[TO DO] The lines to extract begin at the line that contains "Каталог изделий" and run through the last line of the listing; reproduce them exactly, minus any pictures.

···

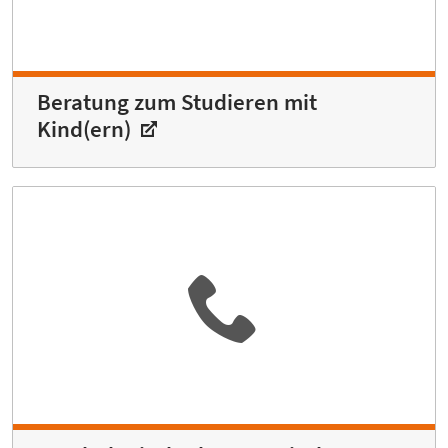
Beratung zum Studieren mit
Kind(ern)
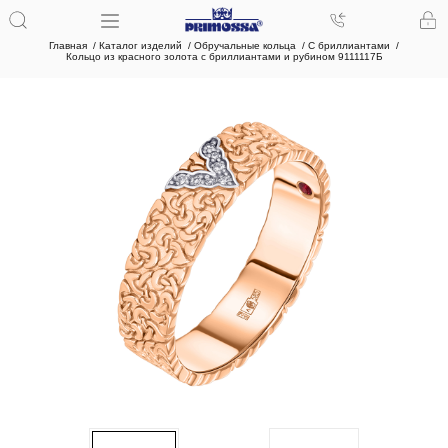
Главная
Каталог изделий
Обручальные кольца
С бриллиантами
Кольцо из красного золота с бриллиантами и рубином 9111117Б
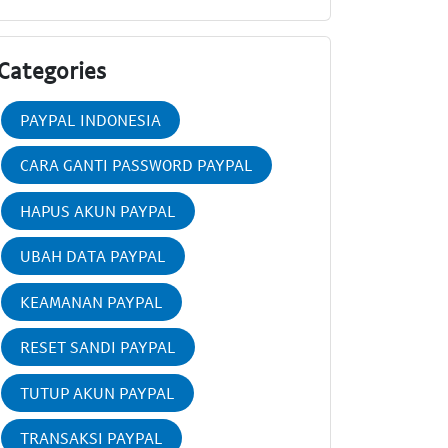
Categories
PAYPAL INDONESIA
CARA GANTI PASSWORD PAYPAL
HAPUS AKUN PAYPAL
UBAH DATA PAYPAL
KEAMANAN PAYPAL
RESET SANDI PAYPAL
TUTUP AKUN PAYPAL
TRANSAKSI PAYPAL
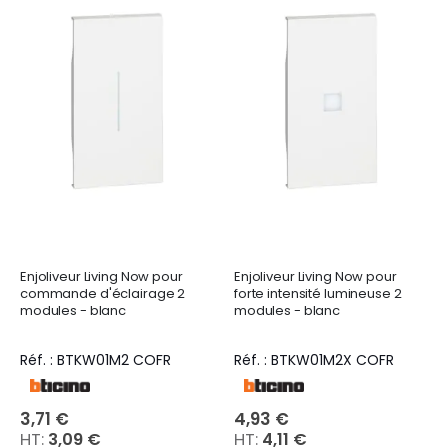
Enjoliveur Living Now pour
Enjoliveur Living Now pour
commande d'éclairage 2
forte intensité lumineuse 2
modules - blanc
modules - blanc
Réf. : BTKW01M2 COFR
Réf. : BTKW01M2X COFR
3,71 €
4,93 €
3,09 €
4,11 €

···

[COMPLETED EXERCISE]
Каталог изделий
Обручальные кольца
С бриллиантами
Кольцо из красного золота с бриллиантами и рубином 9111117Б
Categories
PAYPAL INDONESIA
CARA GANTI PASSWORD PAYPAL
HAPUS AKUN PAYPAL
UBAH DATA PAYPAL
KEAMANAN PAYPAL
RESET SANDI PAYPAL
TUTUP AKUN PAYPAL
TRANSAKSI PAYPAL
Enjoliveur Living Now pour
Enjoliveur Living Now pour
commande d'éclairage 2
forte intensité lumineuse 2
modules - blanc
modules - blanc
Réf. : BTKW01M2 COFR
Réf. : BTKW01M2X COFR
3,71 €
4,93 €
3,09 €
4,11 €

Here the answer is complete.